In einem der vielen schockierenden Aspekte dieser Mordattacke suchten die Täter nach der Tat nicht das Weite, sondern schlenderten um das Opfer, ließen sich filmen, standen herum - es war klar, dass sie auf die Polizei warteten. "Sie sagten mir, sie wollten einen Krieg in London beginnen. Ich sagte: Da seid ihr allein gegen alle", berichtete eine der Augenzeugen, Ingrid Loyau-Kennett, eine Pfadfinder-Gruppenleiterin aus Cornwall, die nun als Heldin von Woolwich gefeiert wird. Die Frau wollte dem am Boden liegenden Opfer helfen. Als sie sich aufrichtete, sah sie über sich einen der Täter. "Da war dieser schwarze Typ mit einem Küchenmesser und sagte: Gehen Sie von der Leiche weg!" Der Name eines Täters wird inoffiziell als Michael Olumide Adebolajo angegeben - 1984 in London in eine fromme, christliche Familie geboren. Sein Bruder heißt Jeremiah, seine Schwester Blessing, englisch für Segen. Ihre Wohnung wurde in den Morgenstunden von der Polizei durchsucht. Er selbst gab sich nach seiner Bekehrung zum Islam den Beinahmen Mujaahid - einer, der den "heiligen Krieg" führt.

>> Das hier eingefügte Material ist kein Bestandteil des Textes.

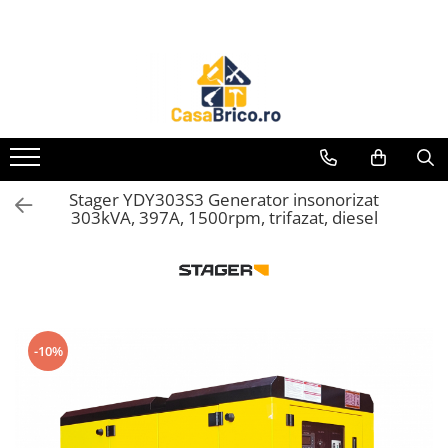
Toate Produsele
Aparate de sudura
Aparate de sudura MMA invertor
(cu electrod)
Aparate de sudura MMA
Stager YDY303S3 Generator insonorizat
transformator (cu electrod)
303kVA, 397A, 1500rpm, trifazat, diesel
Aparate de sudura MIG-MAG (cu
sarma)
Aparate de sudura TIG/WIG (cu
bagheta si argon)
Aparate de sudura in Puncte
-10%
Aparate de taiere cu Plasma
Aparate de tras tabla-tinichigerie
auto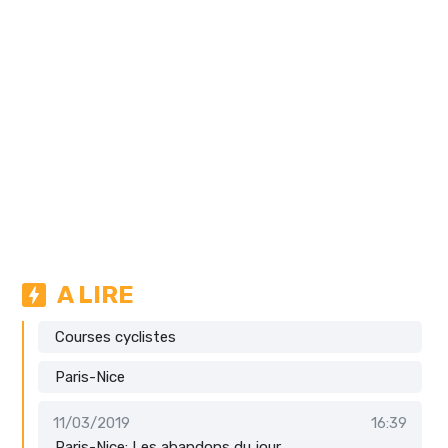
A LIRE
Courses cyclistes
Paris-Nice
11/03/2019
16:39
Paris-Nice: Les abandons du jour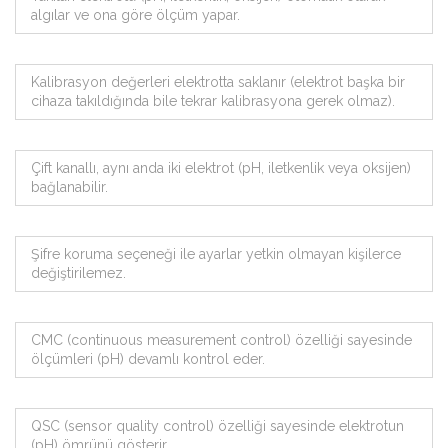
algılar ve ona göre ölçüm yapar.
Kalibrasyon değerleri elektrotta saklanır (elektrot başka bir
cihaza takıldığında bile tekrar kalibrasyona gerek olmaz).
Çift kanallı, aynı anda iki elektrot (pH, iletkenlik veya oksijen)
bağlanabilir.
Şifre koruma seçeneği ile ayarlar yetkin olmayan kişilerce
değiştirilemez.
CMC (continuous measurement control) özelliği sayesinde
ölçümleri (pH) devamlı kontrol eder.
QSC (sensor quality control) özelliği sayesinde elektrotun
(pH) ömrünü gösterir.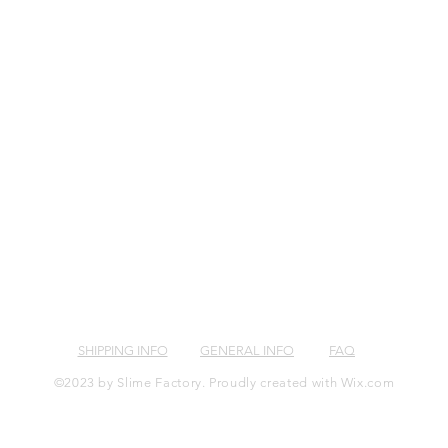
SHIPPING INFO
GENERAL INFO
FAQ
©2023 by Slime Factory. Proudly created with
Wix.com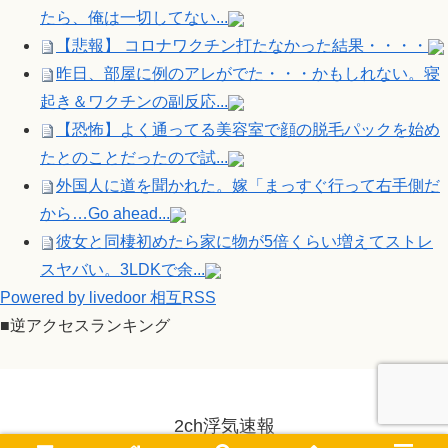
たら、俺は一切してない...
【悲報】 コロナワクチン打たなかった結果・・・・
昨日、部屋に例のアレがでた・・・かもしれない。寝
起き＆ワクチンの副反応...
【恐怖】よく通ってる美容室で顔の脱毛パックを始め
たとのことだったので試...
外国人に道を聞かれた。嫁「まっすぐ行って右手側だ
から…Go ahead...
彼女と同棲初めたら家に物が5倍くらい増えてストレ
スヤバい。3LDKで余...
Powered by livedoor 相互RSS
■逆アクセスランキング
2ch浮気速報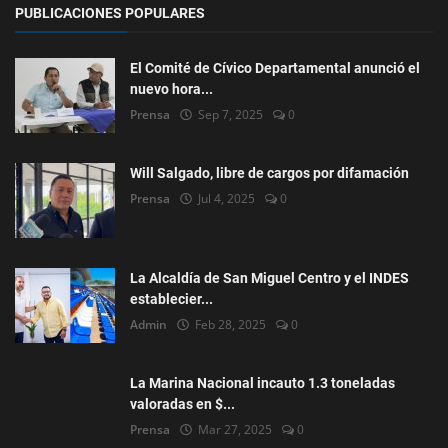
PUBLICACIONES POPULARES
El Comité de Cívico Departamental anunció el
nuevo hora...
Prensa
Sep 7, 2025
0
Will Salgado, libre de cargos por difamación
Prensa
Jul 4, 2025
0
La Alcaldía de San Miguel Centro y el INDES
establecier...
Admin
Feb 28, 2025
0
La Marina Nacional incauto 1.3 toneladas
valoradas en $...
Prensa
Mar 27, 2025
0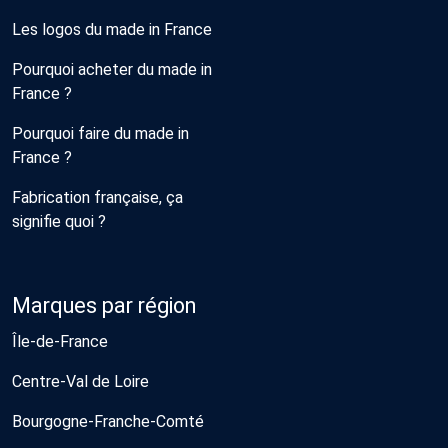
Les logos du made in France
Pourquoi acheter du made in
France ?
Pourquoi faire du made in
France ?
Fabrication française, ça
signifie quoi ?
Marques par région
Île-de-France
Centre-Val de Loire
Bourgogne-Franche-Comté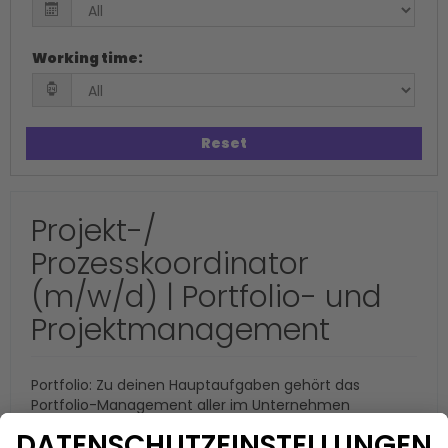
Working time
:
Reset
Projekt-/
Prozesskoordinator
(m/w/d) | Portfolio- und
Projektmanagement
Portfolio: Zu deinen Hauptaufgaben gehört das
Portfolio-Management aller im Unternehmen
laufenden und geplanten Projekte mit IT-Bezug
Umsetzung: Je nach Thema begleitetest du das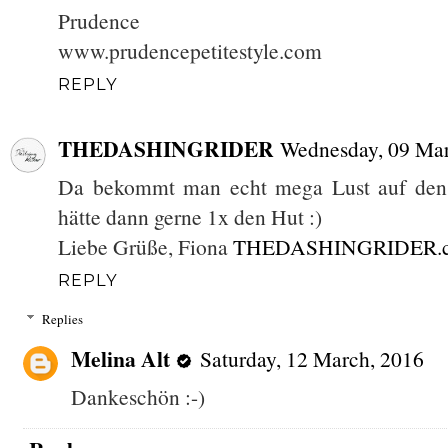
Prudence
www.prudencepetitestyle.com
REPLY
THEDASHINGRIDER
Wednesday, 09 Mar
Da bekommt man echt mega Lust auf den S
hätte dann gerne 1x den Hut :)
Liebe Grüße, Fiona
THEDASHINGRIDER.
REPLY
Replies
Melina Alt
Saturday, 12 March, 2016
Dankeschön :-)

Vor einer Woche habe er in Woolwich an einer Ecke "gepredigt". Er ist zum Islam konvertiert und soll laut BBC im Vorjahr verhaftet worden sein, als er sich der Terroristengruppe Al-Schabaab in Somalia anschließen wollte. Auch Premier David Cameron deutete an, beide Täter seien bei den Sicherheitsbehörden bereits aktenkundig gewesen. Dies wird die Debatte darüber anheizen, ob die Geheimdienste den Anschlag hätten verhindern können.